Pixel Shift Multi-Shooting Mode. The a7R V boasts an improved Pixel-Shift Multi-Shooting mode with two different shooting options. The familiar sixteen-shot mode shoots sixteen images and moves the sensor between each shot in order to capture full color information for every pixel. This reduces noise and softens the image in a fashion similar to demosaicing. A newly developed four-shot mode captures red, green, and blue information for every output pixel location, which provides greater chroma resolution while preventing the softening you typically see when demosaicing Bayer images. There are a couple of downsides to this feature, though. Firstly, the a7R V can’t assemble the final images on its own, so you must use the Sony Imaging software suite to process the sixteen RAW images. Secondly, it takes the camera between one and thirty seconds between each shot, meaning there’s a high chance your subject will move between the first and fourth shot.
High-Res Electronic Viewfinder and LCD. The improved QVGA OLED EVF boasts 9.44m-dot resolution, 100% coverage, and 0.9x magnification to give you a bright, clear view of what the sensor sees. It allows for 120 fps playback for smooth motion rendering. The tilting 3.2-inch 2.1m-dot rear vari-angle touchscreen LCD can also be used for image composition and review when shooting at arm’s length, in addition to offering intuitive shooting and autofocus control, and menu navigation. It uses a DCI-P3 wide gamut for accurate color reproduction.

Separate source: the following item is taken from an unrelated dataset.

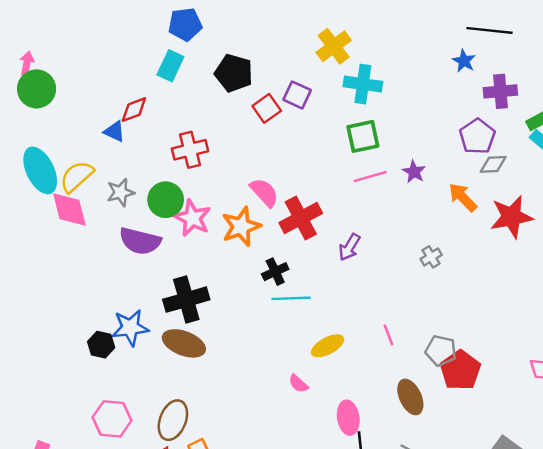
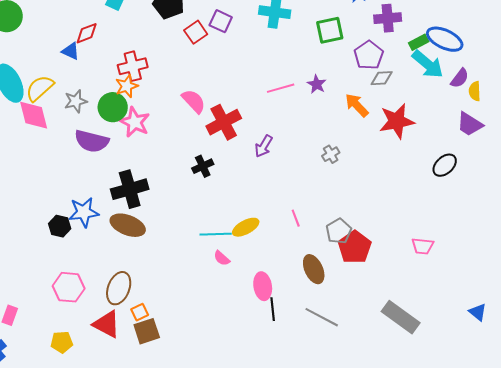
green square: (363, 136) -> (330, 30), moved
orange star: (241, 226) -> (127, 86), moved, size x0.7
cyan line: (291, 298) -> (216, 234), moved
gray pentagon: (441, 351) -> (339, 231), turned 30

Other Notable Features. There’s a Multi-Interface Shoe that supports the use of the optical ECM-B1M shotgun mic or the XLR-K3M XLR adapter kit for direct digital audio recording, while a 3.5mm headphone jack and an external mic port give you even greater control over audio recording. There’s a PC-sync terminal for wired flash sync with strobes and wireless radio remotes, and built-in Wi-Fi and Bluetooth capabilities for wireless image sharing and camera control. The dual memory-card slots both accept CFexpress Type A and SD memory cards, and the camera uses the rechargeable NP-FZ100 battery that’s rated for approximately 440 shots or 90 minutes of recording per charge when you’re working with the viewfinder or 530 shots or 100 minutes of recording when you’re using the rear LCD.